He gets up in the morning and dons his expensive silk bathrobe, which of course is hand-stitched monogrammed with the initials “MR.”
He looks in the closet and tries to decide which of the 747 shirts in his apartment-sized closet he will wear today, but he won’t have to make the final choice----his dresser manservant will do that for him.
King Willard Romney the First is too important for that. To dress himself.
King Willard is studying a speech he will give today, about how Obama is out of touch with the American people.
He will however spread his own margarine on his own piece of toast, but he didn’t purchase the margarine in the store. King Willard has never set foot in a store or once shopped for groceries---not once in his life. He has somebody else do that for him----- a foreign person of lesser means---much less. You see, even though conservatives rail against immigrants, they love to hire them to do the menial chores because real Americans won’t do that kind of work.
Like picking fruit in lettuce fields, or making beds in hotel rooms.
Being a conservative is all about complaining about the very people that you like to use shamelessly.
King Willard has on his agenda today a photo op posing with American soldiers. He seeks to become their Commander in Chief, even though he wouldn’t bother serving himself until now. You see, he’s too important to serve as a lowly soldier. And if the truth be known, he knew serving in the military would be, financially speaking, a sucker game.
Serving in the military and the lower ranks is something Negroes and Mexicans and poor whites who have no other options do.
King Willard can still remember the time Dick Cheney advised him, “Hell, if I had to survive on a solder’s pay----I would have gone broke.”
King Willard feels disdain for people who don’t have a lot of money. Regardless of their background, or education. There’s something wrong with them. They aren’t bright enough, or patriotic enough. They’re leeches who suck handouts from the government.
King Willard promises to make people he considers failures and disloyal into successful people, including the Palestinians, whom he earlier said have no interest in peace, and so none will be attempted during his reign. King Willard will tell the Palestinians they can stop being losers if they become Mormons and learn to sell Amway products.
King Willard intends to rule over them in any event. He earlier said that half the people in the world depend on the United States for handouts, because they lack courage. King Willard’s foreign policy in the Mideast is simple. It’s us and Israel versus all of the rest of them.
“They (whoever they are) attacked us,” King Willard said, “and they’ll pay.”
King Willard has bank accounts in Switzerland and sheltered bank accounts on the island of Tenada, Granada, Imbiba, Mioso and Fretlich.

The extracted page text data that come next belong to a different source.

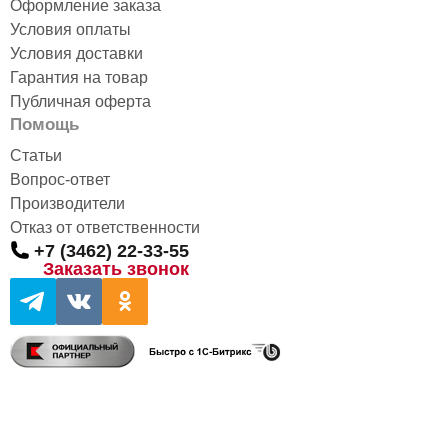
Оформление заказа
Условия оплаты
Условия доставки
Гарантия на товар
Публичная оферта
Помощь
Статьи
Вопрос-ответ
Производители
Отказ от ответственности
+7 (3462) 22-33-55
Заказать звонок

These sheltered accounts allow him to live like the king he is. This is patriotic.
King Willard secretly disdains Negroes and Mexicans and seniors because they exhibit a reluctance to make money, ignoring the history that as late as 1957, an African American couldn’t even order a sandwich at a lunch counter. Just as most conservatives including George Will and Rush Limbaugh avoided service in the military, they also seldom study history---thus the reason for King Willard’s narrow world view.
King Willard has tried to make himself appear friendly and humble, even though he’s not. He realizes the communist-inspired bastards who will vote for the Kenyan Obama will do so anyway---there’s no reason to lie to them.

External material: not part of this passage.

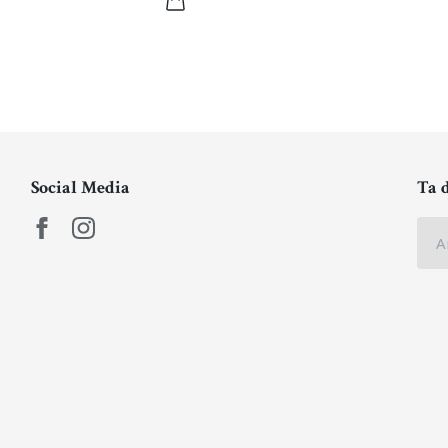
Social Media
Ta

It’s the crossover voters he must lie to.
King Willard realizes this has been a tough campaign. Everything he says comes under scrutiny. He doesn’t have to take this abuse. He could be back at his exclusive country club playing cards and making snide remarks about losers.

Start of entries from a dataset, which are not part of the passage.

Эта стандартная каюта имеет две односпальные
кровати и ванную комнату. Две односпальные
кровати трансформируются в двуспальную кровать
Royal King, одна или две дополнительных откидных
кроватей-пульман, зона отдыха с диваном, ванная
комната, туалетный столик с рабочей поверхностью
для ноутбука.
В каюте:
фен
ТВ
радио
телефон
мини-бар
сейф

Becoming king of the American people isn’t easy. So many of them aren’t as successful as he is.
King Willard is running a “Campaign of the Implied.” That means, you never say what you’ll do, you only promise that you’ll do it. For example, “I’ll end unemployment, but I won’t say how,” or, “I’ll deal with Iran, but I won’t say how.”
King Willard has already learned that saying what you think can get you in trouble.
King Willard’s running mate said “I’m one of you (the people). I worked at McDonalds.”
King Willard laughed himself hoarse when he heard that.
King Willard feels like saying, “I’m not one of you, and I’m proud of it.”
But King Willard won’t say that. He needs a week off from a scandal.